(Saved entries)

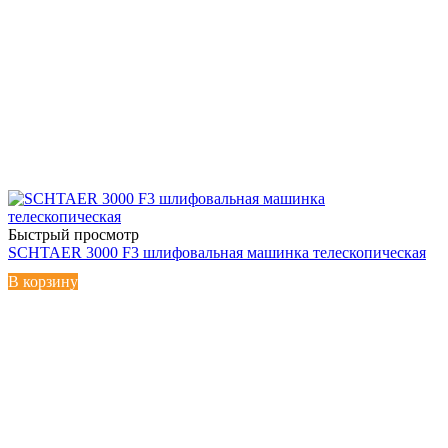
Быстрый просмотр
SCHTAER 3000 F3 шлифовальная машинка телескопическая
В корзину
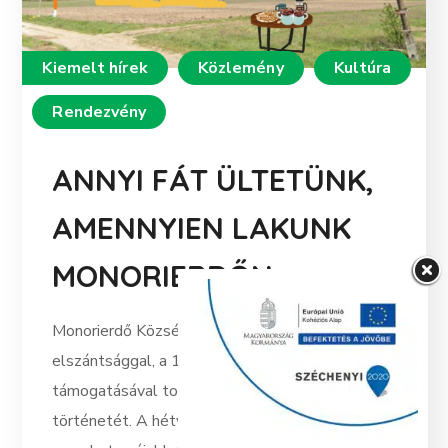
Kiemelt hírek
Közlemény
Kultúra
Rendezvény
ANNYI FÁT ÜLTETÜNK,
AMENNYIEN LAKUNK
MONORIERDŐN
Monorierdő Község Önkormányzata kitartó
elszántsággal, a 10 millió fa Alapítvány
támogatásával tovább írja a zöld jövő
történetét. A hétvége fénypontjaként,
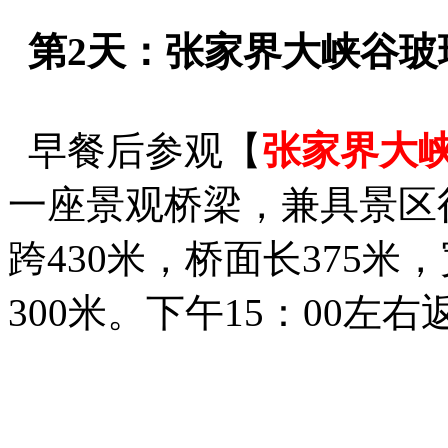
第2天：张家界大峡谷玻
早餐后参观【
张家界大
一座景观桥梁，兼具景区
跨430米，桥面长375
300米。下午15：00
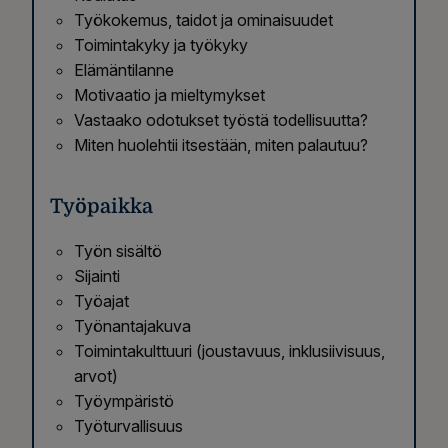
Työkokemus, taidot ja ominaisuudet
Toimintakyky ja työkyky
Elämäntilanne
Motivaatio ja mieltymykset
Vastaako odotukset työstä todellisuutta?
Miten huolehtii itsestään, miten palautuu?
Työpaikka
Työn sisältö
Sijainti
Työajat
Työnantajakuva
Toimintakulttuuri (joustavuus, inklusiivisuus,
arvot)
Työympäristö
Työturvallisuus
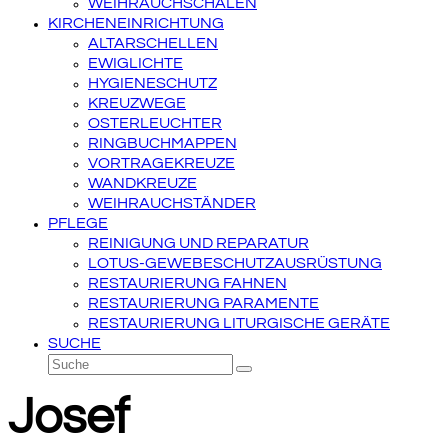
WEIHRAUCHSCHALEN
KIRCHENEINRICHTUNG
ALTARSCHELLEN
EWIGLICHTE
HYGIENESCHUTZ
KREUZWEGE
OSTERLEUCHTER
RINGBUCHMAPPEN
VORTRAGEKREUZE
WANDKREUZE
WEIHRAUCHSTÄNDER
PFLEGE
REINIGUNG UND REPARATUR
LOTUS-GEWEBESCHUTZAUSRÜSTUNG
RESTAURIERUNG FAHNEN
RESTAURIERUNG PARAMENTE
RESTAURIERUNG LITURGISCHE GERÄTE
SUCHE
Suche
Senden
Josef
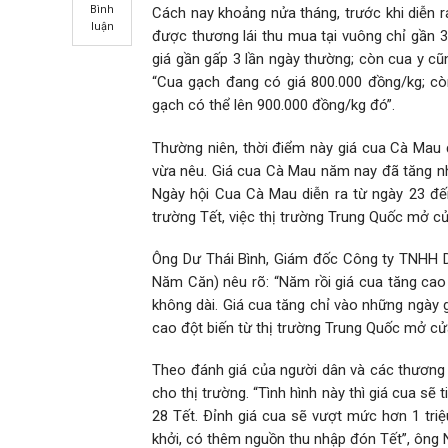
Bình
Cách nay khoảng nửa tháng, trước khi diễn r
luận
được thương lái thu mua tại vuông chỉ gần 3
giá gần gấp 3 lần ngày thường; còn cua y c
“Cua gạch đang có giá 800.000 đồng/kg; cò
gạch có thể lên 900.000 đồng/kg đó”.
Thường niên, thời điểm này giá cua Cà Mau
vừa nêu. Giá cua Cà Mau năm nay đã tăng n
Ngày hội Cua Cà Mau diễn ra từ ngày 23 đế
trường Tết, việc thị trường Trung Quốc mở cử
Ông Dư Thái Bình, Giám đốc Công ty TNHH D
Năm Căn) nêu rõ: “Năm rồi giá cua tăng cao 
không dài. Giá cua tăng chỉ vào những ngày 
cao đột biến từ thị trường Trung Quốc mở cửa
Theo đánh giá của người dân và các thương 
cho thị trường. “Tình hình này thì giá cua s
28 Tết. Ðỉnh giá cua sẽ vượt mức hơn 1 tr
khởi, có thêm nguồn thu nhập đón Tết”, ông 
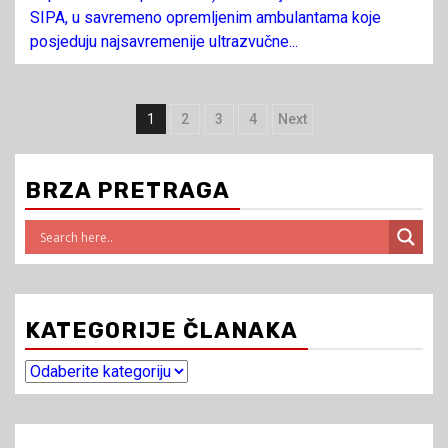
SIPA, u savremeno opremljenim ambulantama koje
posjeduju najsavremenije ultrazvučne...
Navigacija
1
2
3
4
Next
člancima
BRZA PRETRAGA
KATEGORIJE ČLANAKA
Kategorije
članaka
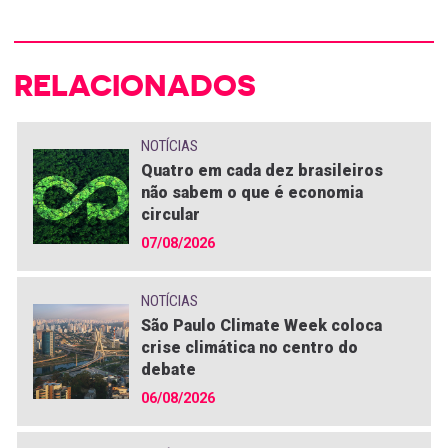
RELACIONADOS
NOTÍCIAS
Quatro em cada dez brasileiros
não sabem o que é economia
circular
07/08/2026
NOTÍCIAS
São Paulo Climate Week coloca
crise climática no centro do
debate
06/08/2026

### Exercise description
For your answer, write out the data exactly and drop every picture.

### Answer section
Быстрый просмотр
SCHTAER 3000 F3 шлифовальная машинка телескопическая
В корзину
Kiemelt hírek
Közlemény
Kultúra
Rendezvény
ANNYI FÁT ÜLTETÜNK,
AMENNYIEN LAKUNK
MONORIERDŐN
Monorierdő Község Önkormányzata kitartó
elszántsággal, a 10 millió fa Alapítvány
támogatásával tovább írja a zöld jövő
történetét. A hétvége fénypontjaként,
第2天：张家界大峡谷玻
早餐后参观【
张家界大
一座景观桥梁，兼具景区
跨430米，桥面长375
300米。下午15：00
Työkokemus, taidot ja ominaisuudet
Toimintakyky ja työkyky
Elämäntilanne
Motivaatio ja mieltymykset
Vastaako odotukset työstä todellisuutta?
Miten huolehtii itsestään, miten palautuu?
Työpaikka
Työn sisältö
Sijainti
Työajat
Työnantajakuva
Toimintakulttuuri (joustavuus, inklusiivisuus,
arvot)
Työympäristö
Työturvallisuus
WEIHRAUCHSCHALEN
KIRCHENEINRICHTUNG
ALTARSCHELLEN
EWIGLICHTE
HYGIENESCHUTZ
KREUZWEGE
OSTERLEUCHTER
RINGBUCHMAPPEN
VORTRAGEKREUZE
WANDKREUZE
WEIHRAUCHSTÄNDER
PFLEGE
REINIGUNG UND REPARATUR
LOTUS-GEWEBESCHUTZAUSRÜSTUNG
RESTAURIERUNG FAHNEN
RESTAURIERUNG PARAMENTE
RESTAURIERUNG LITURGISCHE GERÄTE
SUCHE
Suche
Senden
Josef
Bình
Cách nay khoảng nửa tháng, trước khi diễn r
luận
được thương lái thu mua tại vuông chỉ gần 3
giá gần gấp 3 lần ngày thường; còn cua y c
“Cua gạch đang có giá 800.000 đồng/kg; cò
gạch có thể lên 900.000 đồng/kg đó”.
Thường niên, thời điểm này giá cua Cà Mau
vừa nêu. Giá cua Cà Mau năm nay đã tăng n
Ngày hội Cua Cà Mau diễn ra từ ngày 23 đế
trường Tết, việc thị trường Trung Quốc mở cử
Ông Dư Thái Bình, Giám đốc Công ty TNHH D
Năm Căn) nêu rõ: “Năm rồi giá cua tăng cao 
không dài. Giá cua tăng chỉ vào những ngày 
cao đột biến từ thị trường Trung Quốc mở cửa
Theo đánh giá của người dân và các thương 
cho thị trường. “Tình hình này thì giá cua s
28 Tết. Ðỉnh giá cua sẽ vượt mức hơn 1 tr
khởi, có thêm nguồn thu nhập đón Tết”, ông 
SIPA, u savremeno opremljenim ambulantama koje
posjeduju najsavremenije ultrazvučne...
Navigacija
1
2
3
4
Next
člancima
BRZA PRETRAGA
KATEGORIJE ČLANAKA
Kategorije
članaka
RELACIONADOS
NOTÍCIAS
Quatro em cada dez brasileiros
não sabem o que é economia
circular
07/08/2026
NOTÍCIAS
São Paulo Climate Week coloca
crise climática no centro do
debate
06/08/2026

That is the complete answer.